Spätestens seit dem Hype um Meme-Aktien ist das Short Selling („Leerverkauf“) stärker in den Fokus der Berichterstattung gerückt. Bereits zuvor war beispielsweise im Rahmen des Wirecard Skandals verstärkt über die Investment-Strategie/Praxis berichtet worden. Dabei wurde, nicht ausschließlich, aber immer wieder ein Bild von unmoralischen Spekulanten gezeichnet, die ihr Geld verdienen, indem sie andere Firmen zugrunde richten. Aber trifft dieses Bild zu?
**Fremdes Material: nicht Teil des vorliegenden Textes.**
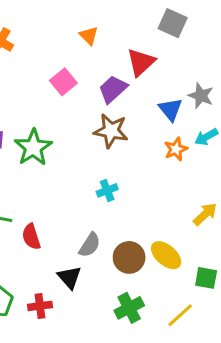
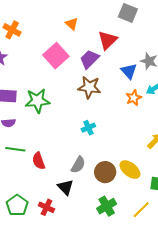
pink square: (63, 82) -> (56, 56), size x1.4
green star: (33, 147) -> (37, 101), turned 30
red cross: (40, 306) -> (46, 207), turned 35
Was genau ist Short Selling und können auch Privatanleger „short sellen“? Was spricht dafür und was dagegen? Das erklären wir in diesem Beitrag.

 

Short und knackig

Obwohl der Begriff Short Selling (deutsch: Leerverkauf) mittlerweile einem breiteren Publikum bekannt sein dürfte, umgibt ihn immer noch etwas Mystisches. Dabei ist es grundsätzlich nicht kompliziert: Beim Short Selling setzt der Anleger darauf, dass der Kurs eines bestimmten Wertpapiers fällt und kann so im Erfolgsfall seine Rendite erwirtschaften.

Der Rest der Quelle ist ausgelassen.